(Transcribed page contents)
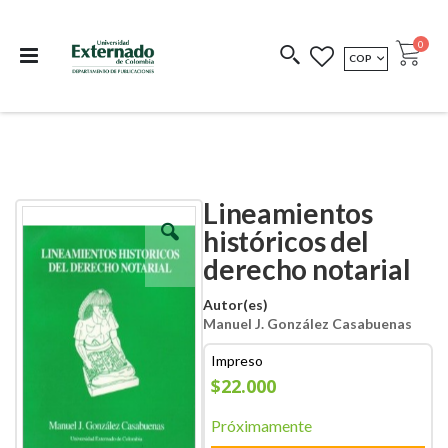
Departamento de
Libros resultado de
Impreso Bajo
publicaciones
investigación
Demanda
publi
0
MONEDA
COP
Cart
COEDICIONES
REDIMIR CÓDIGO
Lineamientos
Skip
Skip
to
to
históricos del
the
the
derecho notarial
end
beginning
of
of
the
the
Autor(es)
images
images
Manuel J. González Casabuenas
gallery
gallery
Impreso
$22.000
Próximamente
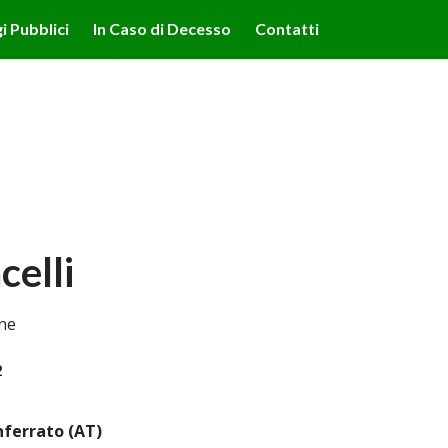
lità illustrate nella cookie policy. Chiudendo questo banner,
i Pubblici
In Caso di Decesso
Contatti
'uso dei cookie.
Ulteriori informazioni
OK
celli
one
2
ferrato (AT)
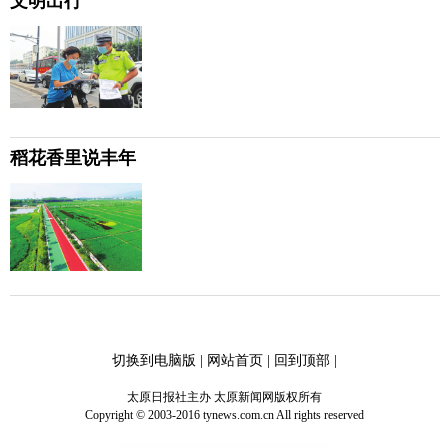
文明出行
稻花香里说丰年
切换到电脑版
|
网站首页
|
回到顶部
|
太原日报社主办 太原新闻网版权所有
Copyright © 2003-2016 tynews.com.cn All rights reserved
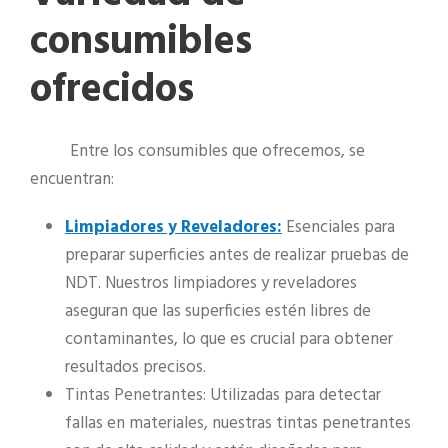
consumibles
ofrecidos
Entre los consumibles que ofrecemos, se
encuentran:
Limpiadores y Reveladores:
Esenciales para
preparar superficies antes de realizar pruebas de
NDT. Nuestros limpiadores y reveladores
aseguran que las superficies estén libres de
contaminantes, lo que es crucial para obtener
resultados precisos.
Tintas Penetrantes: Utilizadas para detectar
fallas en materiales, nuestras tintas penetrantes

■ About this task
Without the pictures, write out every entry precisely as it appears.

■ Task response
Departamento de
Libros resultado de
Impreso Bajo
publicaciones
investigación
Demanda
publi
0
MONEDA
COP
Cart
COEDICIONES
REDIMIR CÓDIGO
Lineamientos
Skip
Skip
to
to
históricos del
the
the
derecho notarial
end
beginning
of
of
the
the
Autor(es)
images
images
Manuel J. González Casabuenas
gallery
gallery
Impreso
$22.000
Próximamente
lità illustrate nella cookie policy. Chiudendo questo banner,
i Pubblici
In Caso di Decesso
Contatti
'uso dei cookie.
Ulteriori informazioni
OK
celli
one
2
ferrato (AT)
文明出行
稻花香里说丰年
切换到电脑版
|
网站首页
|
回到顶部
|
太原日报社主办 太原新闻网版权所有
Copyright © 2003-2016 tynews.com.cn All rights reserved
consumibles
ofrecidos
Entre los consumibles que ofrecemos, se
encuentran:
Limpiadores y Reveladores:
Esenciales para
preparar superficies antes de realizar pruebas de
NDT. Nuestros limpiadores y reveladores
aseguran que las superficies estén libres de
contaminantes, lo que es crucial para obtener
resultados precisos.
Tintas Penetrantes: Utilizadas para detectar
fallas en materiales, nuestras tintas penetrantes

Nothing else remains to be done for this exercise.